We may not be able to get all of these actors together all of the time, but some of them some of the time is a reasonable expectation. Whatever the future brings (a pre-recorded reading of Sinclair Lewis' "Babbitt," in toto, is next over KCRW), this company is Los Angeles' newest treasure.
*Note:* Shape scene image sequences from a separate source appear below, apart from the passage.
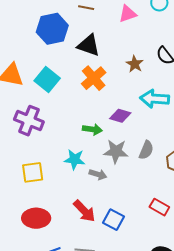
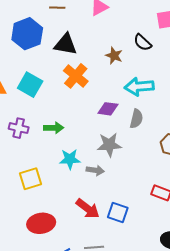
purple cross: (29, 121) -> (19, 128), size x0.7
green arrow: (92, 129) -> (54, 128), moved
gray semicircle: (146, 150) -> (136, 119), moved

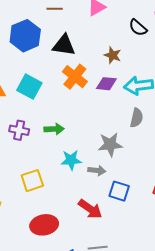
black semicircle: (143, 42) -> (138, 28), moved
purple diamond: (108, 109) -> (106, 84), moved
blue square: (118, 212) -> (119, 191), moved

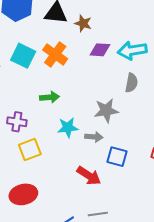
brown star: (113, 55) -> (83, 23), moved
orange cross: (75, 77) -> (55, 54), moved
purple cross: (19, 130) -> (17, 122), moved
red ellipse: (44, 225) -> (23, 194), moved

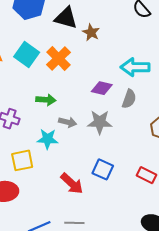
purple diamond: (100, 50) -> (102, 88), moved
cyan star: (68, 128) -> (48, 139), moved
gray arrow: (94, 137) -> (68, 122), moved
yellow square: (30, 150) -> (22, 160), moved

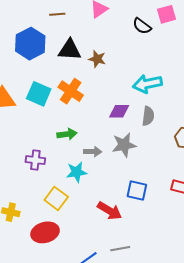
yellow square: (22, 160) -> (56, 198), turned -30

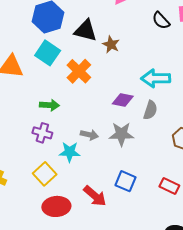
cyan square: (39, 94) -> (48, 53), moved
green arrow: (67, 134) -> (49, 105), moved
purple cross: (35, 160) -> (42, 133), moved
red ellipse: (45, 232) -> (56, 206), moved

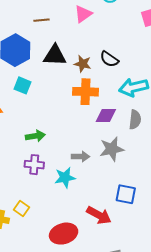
black semicircle: (161, 21) -> (109, 59), moved
cyan square: (48, 53) -> (22, 85), size x0.7
orange cross: (79, 71) -> (85, 92), moved, turned -30
yellow square: (45, 174) -> (22, 208), moved, size x0.7

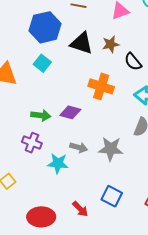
brown star: (83, 64) -> (111, 44), moved, turned 30
purple diamond: (106, 116) -> (70, 112), moved
red arrow: (99, 215) -> (80, 209), size x0.7

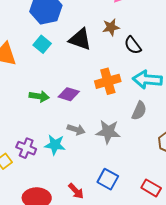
black triangle: (82, 43) -> (80, 39), moved
orange cross: (101, 86) -> (108, 81), moved, turned -35
purple cross: (32, 143) -> (26, 148), moved

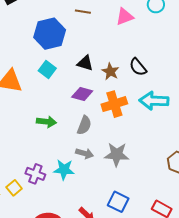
brown star: (111, 27) -> (110, 71), moved, turned -30
black triangle: (80, 39) -> (85, 63), size x0.7
purple diamond: (69, 94) -> (82, 94), moved
gray semicircle: (139, 111) -> (84, 125), moved

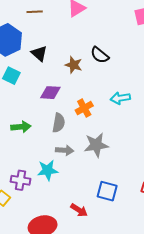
black triangle: (85, 63) -> (39, 53), moved, turned 36
cyan arrow: (154, 101) -> (120, 98), moved, size x0.7
orange cross: (114, 104) -> (84, 108), moved, size x0.7

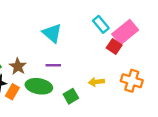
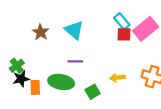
red square: (114, 46) -> (124, 34), moved, turned -32
brown star: (18, 66) -> (41, 32), moved
orange rectangle: (12, 92) -> (35, 87), turned -32

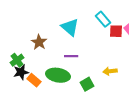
cyan rectangle: (122, 21) -> (103, 19), moved
brown star: (41, 32) -> (39, 42), moved
orange rectangle: (35, 87) -> (34, 80), turned -48

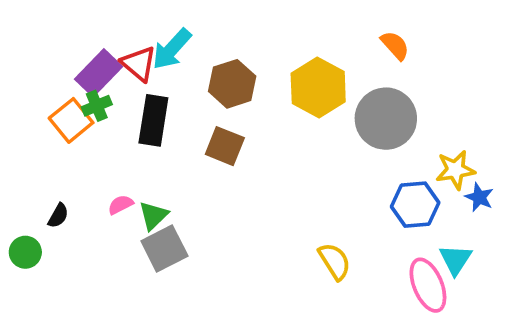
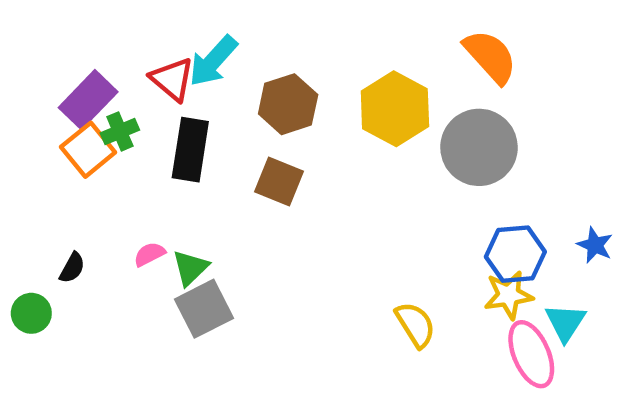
orange semicircle: (395, 45) -> (490, 56), size x1.5
purple rectangle: (99, 73) -> (88, 100), moved
yellow star: (455, 170) -> (509, 295), moved

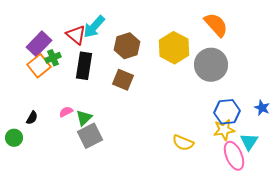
yellow semicircle: (415, 325) -> (183, 143), turned 145

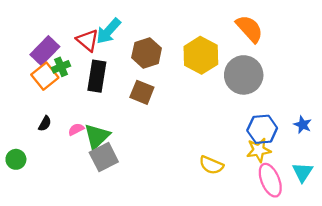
black semicircle: (32, 118) -> (45, 124), moved
green triangle: (84, 118) -> (97, 136), size x1.4
cyan triangle: (249, 142) -> (303, 172), moved

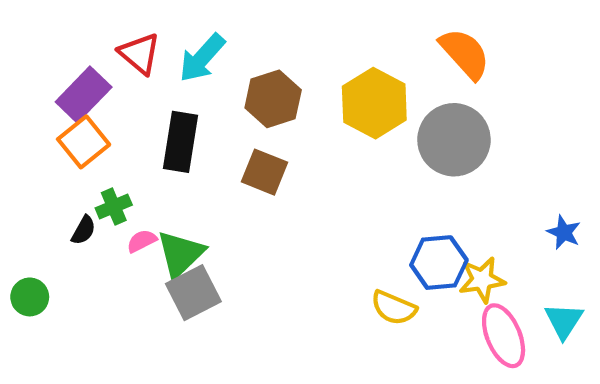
red triangle: (88, 40) -> (140, 54), moved
green cross: (61, 67) -> (114, 207), moved
blue hexagon: (262, 129) -> (439, 263), moved

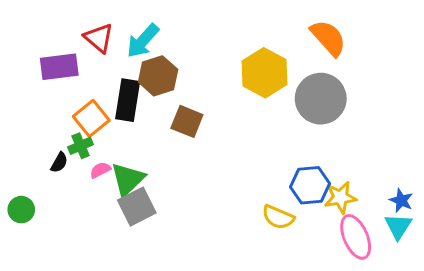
purple rectangle: (84, 95) -> (59, 67), turned 39
brown hexagon: (273, 99) -> (158, 76), moved
orange square: (84, 142) -> (91, 118), moved
blue star: (564, 232) -> (401, 200), moved

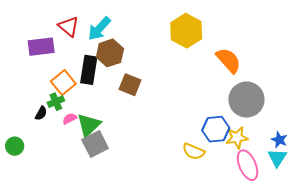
orange semicircle: (328, 38) -> (228, 60), moved
yellow hexagon: (264, 73) -> (186, 31), moved
gray circle: (321, 99) -> (246, 100), moved

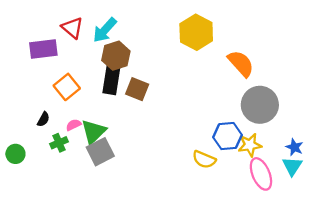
black rectangle: (89, 70) -> (111, 79), moved
green cross: (56, 102) -> (59, 143), moved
'ONCE IN A LIFETIME' A radio reading of the 1924 comedy by George S. Kaufman and Moss Hart presented by L.A. Classic Theatre Works on Stage 15, Culver Studios in Culver City. Producing director Susan Albert Loewenberg. Associate producing director Sara Maultsby. Project director Judith Auberjonois. Director Tom Moore. Setting Jack De Govia. Lighting Martin Aronstein. Costumes Marianna Elliott. Makeup Richard Arias. Hair design Jeffrey Sacino. Additional radio scripting Carl Gottlieb. Radio engineering Tom Strother. Sound effects Ray Erlenborn. Production stage manager Frank Bayer. Cast Ed Begley Jr., Ted Danson, Jo Beth Williams, John Lithgow, Marsha Mason, Robert Foxworth, David Selby, Marian Mercer, Amy Irving, Jack Coleman, Joanna Miles, Fionnula Flanagan, Georgia Brown, Helen Hunt, Judge Reinhold, Richard Masur, Madolyn Smith, Bonnie Bedelia, Holly Palance, Ed Asner, Nan Martin, Rene Auberjonois.